Выбрать главу

Ирина Пушкарева

***

Сестра рассказала, как дед Алексей наш пошел воевать в 44-м (видимо, после того как освободили Беларусь). Вызвали его в военкомат, сказали, распишись вот тут. Дед спросил: «А за что расписаться?» — ответили: «За то, что явился». Ну а когда дед расписался, сказали: «Поздравляем, вы записались добровольцем».

А папа наш, 38-го года рождения, помнит немцев. Говорит, стояли с другими детьми за забором и те его подговаривали: «Попроси у немца шоколаду, попроси шоколаду». (Папа не попросил.)

Марина Мурина

***

Бабушке было 9 лет, когда началась война. Они жили в деревне под Новосибирском, всю войну работали в колхозе. Все, что собирали, отправляли на фронт. Она рассказывала, что делали какие-то оладьи из травы, шкурок, разного мусора. Бабушка уже знала, что их много есть нельзя, потому что попадалась трава, от которой ноги немеют, а ее сестренка была совсем маленькой, жадно ела и потом ерзала на печке, потому что ноги отнимались.

Einsoleilee

***

Дед Дмитрий Ефимович. В годы войны — два метра ростом. Саженей в плечах сколько угодно, я сам видел на фото в бабушкином альбоме. В армии его называли Детиной. Хотя не совсем понятно, откуда это известно, ведь дед не любил говорить о войне. Ну, то есть внукам он точно ничего не говорил. Мне, то есть, в том числе. Ни-че-го. А ведь, когда «в войнушку» ныряли по окрестным лопухам, очень же хотелось рассказы от первого лица послушать, но — нет. Не рассказывал. Сейчас я понимаю, что он правильно делал: подрасти сначала, а там видно будет, надо ли вообще тебе это слышать…

Иногда, впрочем, проскакивали какие-то оценки. Например, показывают фильм про войну, а дед случайно зашел, в перерыве между «свиням корма задать» или «баньку истопить». Посидит, посмотрит молча. Когда титры пойдут, обронит лишь: «Хвантазия», — и дальше пойдет по своим делам.
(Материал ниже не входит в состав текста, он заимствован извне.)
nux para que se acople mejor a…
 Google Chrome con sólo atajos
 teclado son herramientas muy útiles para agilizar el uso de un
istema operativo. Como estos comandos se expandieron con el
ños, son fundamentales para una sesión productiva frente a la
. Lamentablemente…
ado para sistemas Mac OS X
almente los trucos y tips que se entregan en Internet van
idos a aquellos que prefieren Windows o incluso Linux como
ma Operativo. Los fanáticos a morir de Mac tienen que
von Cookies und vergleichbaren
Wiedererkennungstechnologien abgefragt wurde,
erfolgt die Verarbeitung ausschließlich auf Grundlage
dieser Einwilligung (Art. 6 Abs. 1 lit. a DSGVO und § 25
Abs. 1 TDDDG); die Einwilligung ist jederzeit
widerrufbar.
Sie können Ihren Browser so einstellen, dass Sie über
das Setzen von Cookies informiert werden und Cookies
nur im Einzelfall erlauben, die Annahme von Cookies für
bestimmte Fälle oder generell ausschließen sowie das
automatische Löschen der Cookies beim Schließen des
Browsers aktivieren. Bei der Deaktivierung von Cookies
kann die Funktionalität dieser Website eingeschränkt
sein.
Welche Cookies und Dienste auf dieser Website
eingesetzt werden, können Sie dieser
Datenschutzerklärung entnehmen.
Но дед однажды все-таки «раскололся». Я уже «взро-о-ослый» был, школу, кажется, закончил. Было это как раз под закат нашего, городских внуков, визита на их с бабушкой праздник. У нее 22 февраля день рождения, а у него 23-го — День Красной армии. Родители спали уже, бабушка тоже, да и сестра. А я что-то про войну мучал, то ли Некрасова (Виктора, конечно), то ли … не вспомню сейчас. Дед вышел на кухню перекурить посреди сна (вот, блин, всегда мне нравился запах папирос, сказал бы кто, что он так не воспринимается, если сам куришь — ни в жисть бы курить не начал!). Я немного насторожился, мало ли чо. Дед все же суров был, с внуками особо не сюсюкал, все в основном по делу, как со взрослыми. Но в тот раз было иначе. И про войну, в общем-то, не рассказывал. Никаких кровавых деталей, слава Богу. Так, по мелочам. Про то, что из плену бежали. Ну и вообще, страшно было — война все же… А после победной весны — в вагоны и на Восток, заканчивать войну. И как раз, понимаешь, застрял эшелон на очередном перегоне неподалеку от родной деревни. Дед услышал, что стоянка может затянуться и, попугав себя между делом трибуналом, рванул, все же, в самоход на малую Родину, за два десятка кэмэ в один конец. Пришел ночью уже, тихонько в окошко стукнул. Мать вышла, охнула, я представляю, одними руками. Остальные тоже проснулись. Обнялись все молча. Выпил дед кружку воды и побежал обратно, чтобы не пробегать отправку своего поезда особого назначения… А ведь не виделись они до этого несколько лет. Ни телефона, ни, тем более, «Скайпа». Только треугольники писем… Это я для совсем молодых поясняю…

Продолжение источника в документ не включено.